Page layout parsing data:
╭──

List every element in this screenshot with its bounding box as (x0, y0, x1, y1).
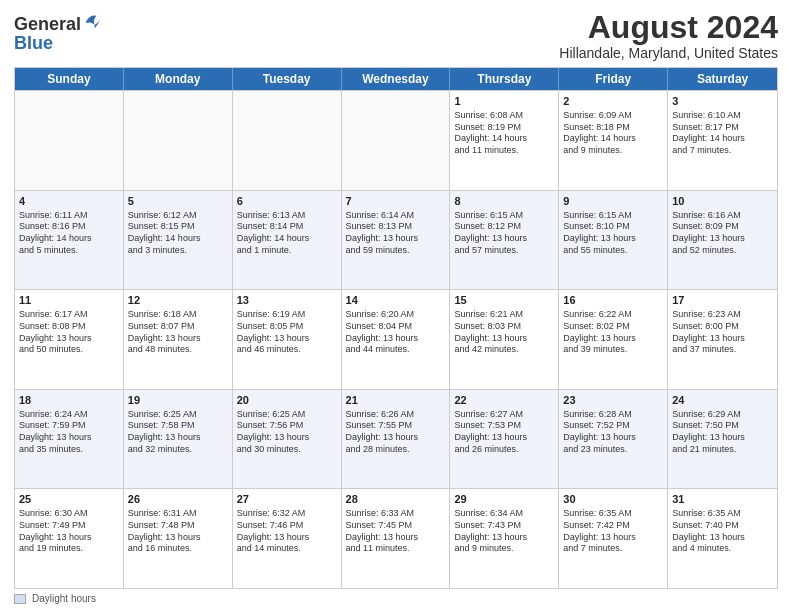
day-number: 10 (672, 194, 773, 209)
day-info: Sunrise: 6:17 AM Sunset: 8:08 PM Dayligh… (19, 309, 119, 356)
day-cell-9: 9Sunrise: 6:15 AM Sunset: 8:10 PM Daylig… (559, 191, 668, 290)
day-info: Sunrise: 6:25 AM Sunset: 7:56 PM Dayligh… (237, 409, 337, 456)
week-row-1: 1Sunrise: 6:08 AM Sunset: 8:19 PM Daylig… (15, 90, 777, 190)
day-info: Sunrise: 6:12 AM Sunset: 8:15 PM Dayligh… (128, 210, 228, 257)
logo-bird-icon (82, 12, 100, 34)
day-cell-25: 25Sunrise: 6:30 AM Sunset: 7:49 PM Dayli… (15, 489, 124, 588)
day-cell-27: 27Sunrise: 6:32 AM Sunset: 7:46 PM Dayli… (233, 489, 342, 588)
day-info: Sunrise: 6:09 AM Sunset: 8:18 PM Dayligh… (563, 110, 663, 157)
day-info: Sunrise: 6:27 AM Sunset: 7:53 PM Dayligh… (454, 409, 554, 456)
day-number: 16 (563, 293, 663, 308)
day-cell-24: 24Sunrise: 6:29 AM Sunset: 7:50 PM Dayli… (668, 390, 777, 489)
day-cell-15: 15Sunrise: 6:21 AM Sunset: 8:03 PM Dayli… (450, 290, 559, 389)
day-cell-31: 31Sunrise: 6:35 AM Sunset: 7:40 PM Dayli… (668, 489, 777, 588)
day-cell-1: 1Sunrise: 6:08 AM Sunset: 8:19 PM Daylig… (450, 91, 559, 190)
day-info: Sunrise: 6:31 AM Sunset: 7:48 PM Dayligh… (128, 508, 228, 555)
day-number: 28 (346, 492, 446, 507)
day-info: Sunrise: 6:32 AM Sunset: 7:46 PM Dayligh… (237, 508, 337, 555)
week-row-2: 4Sunrise: 6:11 AM Sunset: 8:16 PM Daylig… (15, 190, 777, 290)
day-cell-2: 2Sunrise: 6:09 AM Sunset: 8:18 PM Daylig… (559, 91, 668, 190)
logo-general-text: General (14, 15, 81, 33)
day-number: 17 (672, 293, 773, 308)
subtitle: Hillandale, Maryland, United States (559, 45, 778, 61)
day-number: 23 (563, 393, 663, 408)
day-number: 8 (454, 194, 554, 209)
day-number: 25 (19, 492, 119, 507)
day-number: 30 (563, 492, 663, 507)
day-cell-26: 26Sunrise: 6:31 AM Sunset: 7:48 PM Dayli… (124, 489, 233, 588)
day-cell-23: 23Sunrise: 6:28 AM Sunset: 7:52 PM Dayli… (559, 390, 668, 489)
day-info: Sunrise: 6:33 AM Sunset: 7:45 PM Dayligh… (346, 508, 446, 555)
day-number: 22 (454, 393, 554, 408)
day-number: 5 (128, 194, 228, 209)
day-number: 4 (19, 194, 119, 209)
header-day-tuesday: Tuesday (233, 68, 342, 90)
day-info: Sunrise: 6:21 AM Sunset: 8:03 PM Dayligh… (454, 309, 554, 356)
day-info: Sunrise: 6:29 AM Sunset: 7:50 PM Dayligh… (672, 409, 773, 456)
day-cell-10: 10Sunrise: 6:16 AM Sunset: 8:09 PM Dayli… (668, 191, 777, 290)
calendar: SundayMondayTuesdayWednesdayThursdayFrid… (14, 67, 778, 589)
day-info: Sunrise: 6:11 AM Sunset: 8:16 PM Dayligh… (19, 210, 119, 257)
day-number: 2 (563, 94, 663, 109)
day-number: 19 (128, 393, 228, 408)
day-number: 1 (454, 94, 554, 109)
day-number: 26 (128, 492, 228, 507)
week-row-5: 25Sunrise: 6:30 AM Sunset: 7:49 PM Dayli… (15, 488, 777, 588)
day-cell-28: 28Sunrise: 6:33 AM Sunset: 7:45 PM Dayli… (342, 489, 451, 588)
header-day-sunday: Sunday (15, 68, 124, 90)
logo: General Blue (14, 14, 100, 52)
day-number: 18 (19, 393, 119, 408)
day-cell-29: 29Sunrise: 6:34 AM Sunset: 7:43 PM Dayli… (450, 489, 559, 588)
day-cell-4: 4Sunrise: 6:11 AM Sunset: 8:16 PM Daylig… (15, 191, 124, 290)
day-info: Sunrise: 6:10 AM Sunset: 8:17 PM Dayligh… (672, 110, 773, 157)
day-cell-7: 7Sunrise: 6:14 AM Sunset: 8:13 PM Daylig… (342, 191, 451, 290)
day-info: Sunrise: 6:15 AM Sunset: 8:10 PM Dayligh… (563, 210, 663, 257)
day-number: 31 (672, 492, 773, 507)
day-cell-14: 14Sunrise: 6:20 AM Sunset: 8:04 PM Dayli… (342, 290, 451, 389)
day-info: Sunrise: 6:18 AM Sunset: 8:07 PM Dayligh… (128, 309, 228, 356)
page: General Blue August 2024 Hillandale, Mar… (0, 0, 792, 612)
day-info: Sunrise: 6:35 AM Sunset: 7:42 PM Dayligh… (563, 508, 663, 555)
header-day-saturday: Saturday (668, 68, 777, 90)
day-info: Sunrise: 6:34 AM Sunset: 7:43 PM Dayligh… (454, 508, 554, 555)
calendar-header: SundayMondayTuesdayWednesdayThursdayFrid… (15, 68, 777, 90)
day-cell-8: 8Sunrise: 6:15 AM Sunset: 8:12 PM Daylig… (450, 191, 559, 290)
day-info: Sunrise: 6:26 AM Sunset: 7:55 PM Dayligh… (346, 409, 446, 456)
day-cell-16: 16Sunrise: 6:22 AM Sunset: 8:02 PM Dayli… (559, 290, 668, 389)
day-number: 20 (237, 393, 337, 408)
header: General Blue August 2024 Hillandale, Mar… (14, 10, 778, 61)
day-number: 7 (346, 194, 446, 209)
day-info: Sunrise: 6:35 AM Sunset: 7:40 PM Dayligh… (672, 508, 773, 555)
day-cell-22: 22Sunrise: 6:27 AM Sunset: 7:53 PM Dayli… (450, 390, 559, 489)
header-day-thursday: Thursday (450, 68, 559, 90)
day-info: Sunrise: 6:24 AM Sunset: 7:59 PM Dayligh… (19, 409, 119, 456)
day-cell-18: 18Sunrise: 6:24 AM Sunset: 7:59 PM Dayli… (15, 390, 124, 489)
day-info: Sunrise: 6:16 AM Sunset: 8:09 PM Dayligh… (672, 210, 773, 257)
day-info: Sunrise: 6:22 AM Sunset: 8:02 PM Dayligh… (563, 309, 663, 356)
day-info: Sunrise: 6:08 AM Sunset: 8:19 PM Dayligh… (454, 110, 554, 157)
day-number: 21 (346, 393, 446, 408)
day-cell-empty-3 (342, 91, 451, 190)
day-info: Sunrise: 6:13 AM Sunset: 8:14 PM Dayligh… (237, 210, 337, 257)
week-row-4: 18Sunrise: 6:24 AM Sunset: 7:59 PM Dayli… (15, 389, 777, 489)
day-cell-21: 21Sunrise: 6:26 AM Sunset: 7:55 PM Dayli… (342, 390, 451, 489)
day-cell-6: 6Sunrise: 6:13 AM Sunset: 8:14 PM Daylig… (233, 191, 342, 290)
day-number: 15 (454, 293, 554, 308)
title-block: August 2024 Hillandale, Maryland, United… (559, 10, 778, 61)
week-row-3: 11Sunrise: 6:17 AM Sunset: 8:08 PM Dayli… (15, 289, 777, 389)
day-number: 14 (346, 293, 446, 308)
day-number: 13 (237, 293, 337, 308)
day-number: 27 (237, 492, 337, 507)
day-number: 24 (672, 393, 773, 408)
header-day-wednesday: Wednesday (342, 68, 451, 90)
day-info: Sunrise: 6:19 AM Sunset: 8:05 PM Dayligh… (237, 309, 337, 356)
logo-blue-text: Blue (14, 34, 100, 52)
main-title: August 2024 (559, 10, 778, 45)
day-number: 9 (563, 194, 663, 209)
day-number: 12 (128, 293, 228, 308)
day-cell-empty-0 (15, 91, 124, 190)
day-info: Sunrise: 6:20 AM Sunset: 8:04 PM Dayligh… (346, 309, 446, 356)
day-number: 11 (19, 293, 119, 308)
day-cell-empty-2 (233, 91, 342, 190)
day-info: Sunrise: 6:14 AM Sunset: 8:13 PM Dayligh… (346, 210, 446, 257)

╰──

Given the entries above, count how many lines include the word "Blue"; respond with the number only.

[Your solution] 4